John Lewis has revealed its strategy for the coming years and admitted its first-half profits will be “close to zero”.

The partnership acknowledged the seismic changes affecting the retail sector and set out its stall for navigating the “generational change”.

Its strategy consists of three key aims: focusing on differentiation rather than scale; investing heavily; and placing partners at the heart of its business.

Waitrose

Focusing on differentiation will see Waitrose renew its focus on core customers and “extraordinary” service levels. Partners will become ‘food ambassadors’ and there will be an increase in the number of specialists on hand to advise customers. The focus on core customer will be mirrored on waitrose.com

Half of Waitrose’s products are own-brand and the grocer plans to increase this while “continuing to raise quality”. It will increase its focus on health and wellbeing, a fast-growing category that appeals to its middle-class shoppers.

John Lewis

John Lewis will centre its efforts on unique product, personal service and new service propositions.

John Lewis fascia

There are 50 John Lewis stores

It plans to “supercharge” women’s fashion, acquire new niche brands, secure exclusives with international brands and grow its design capability. It plans to grow its own-brand and exclusive product from 30% of sales to 50%, as previously stated.

Its services focus will expand into financial and home services. John Lewis has already begun work on this, acquiring home improvements business Opun earlier this month and establishing its Home Solutions business last year.

It will continue to invest in partner skills and technology to “tap into the burgeoning customer demand for trusted advice and expertise in fashion and home”. It said the demand was “a significant opportunity [which] will play a major role in our shift to personalised service versus ubiquitous transactional shopping”.

Store estate and partners

The partnership revealed Waitrose would close four convenience stores and one small supermarket but maintained that “unlike many of its competitors, the John Lewis Partnership has a well-balanced and well-located store portfolio” and its opening and closure rates would stay in line with the past few years. It currently operates 353 Waitrose shops and 50 John Lewis stores.

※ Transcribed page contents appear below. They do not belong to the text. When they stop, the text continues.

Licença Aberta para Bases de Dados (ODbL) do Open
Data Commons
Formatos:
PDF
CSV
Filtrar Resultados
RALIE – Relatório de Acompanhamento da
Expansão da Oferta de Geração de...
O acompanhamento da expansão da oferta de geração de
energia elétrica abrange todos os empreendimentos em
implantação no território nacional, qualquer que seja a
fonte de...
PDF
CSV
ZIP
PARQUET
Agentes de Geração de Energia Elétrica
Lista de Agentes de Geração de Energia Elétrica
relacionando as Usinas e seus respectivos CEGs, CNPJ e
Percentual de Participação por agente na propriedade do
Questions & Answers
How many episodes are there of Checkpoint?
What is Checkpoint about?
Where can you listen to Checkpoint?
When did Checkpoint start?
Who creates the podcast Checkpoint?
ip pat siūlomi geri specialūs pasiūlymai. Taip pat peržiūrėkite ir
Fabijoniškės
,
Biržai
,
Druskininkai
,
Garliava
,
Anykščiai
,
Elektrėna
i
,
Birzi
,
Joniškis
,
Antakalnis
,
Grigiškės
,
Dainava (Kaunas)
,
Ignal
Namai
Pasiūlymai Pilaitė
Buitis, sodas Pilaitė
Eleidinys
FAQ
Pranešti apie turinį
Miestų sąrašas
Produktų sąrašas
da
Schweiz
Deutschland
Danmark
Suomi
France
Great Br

The partnership model was referred to as the business’ “inherent strength” and an area it would continue to invest in. As revealed by Retail Week, JLP will play on this strength further by rebranding its grocery and department store arms as Waitrose & Partners and John Lewis & Partners.

Profits under pressure

The partnership emphasised that innovation was necessary but relied on “sustained investment”. It detailed how it planned to provide this despite profits coming under increasing pressure.

It said: “The partnership’s financial strategy is designed to ensure that the business is able to maintain investment whatever the economic environment… the partnership will take steps to strengthen its balance sheet by a further £500m over three years to invest in product and service innovation.

Sir Charlie Mayfield

Sir Charlie Mayfield called JLP ‘a unique business’

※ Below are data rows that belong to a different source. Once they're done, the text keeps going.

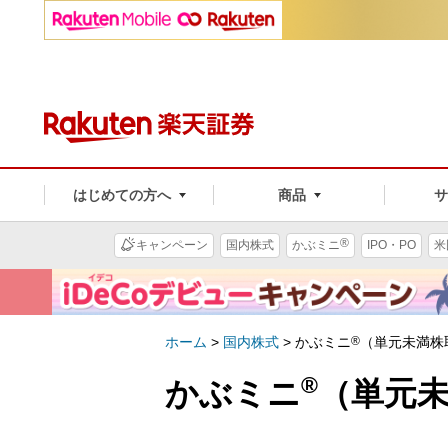
はじめての方へ
商品
®
キャンペーン
国内株式
かぶミニ
IPO・PO
米
ホーム
>
国内株式
>
かぶミニ
®
（単元未満株
®
かぶミニ
（単元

“This will be achieved by rebuilding profitability at Waitrose, creating more value from the property estate, and conducting a review of the partnership’s pension scheme. This will allow us to maintain investment at a rate of £400m-£500m a year.”

JLP admitted its half-year profits before exceptional items would be “close to zero” and added that while market uncertainty means there is a wide range of possible profit outcomes for its full year, it is “currently assuming that profits before exceptional items will be substantially lower than last year”.

The retailer expects to see profit growth at Waitrose, falling profits at John Lewis and “significant” extra costs at partnership level due to greater IT investment.

Chairman Sir Charlie Mayfield said: “The John Lewis Partnership is a unique business with different ownership, a different purpose and a different outlook to any of our competitors. As retail changes we need to tread a path that enables us to thrive as a business while building on the qualities that make us different. For us, the relentless pursuit of greater scale is not the right course.

“Our plans put differentiation, innovation and partner-led service at the heart of our offer. The measures that we have outlined today are an important next step in our strategy that will ensure we emerge stronger from this period of profound change.”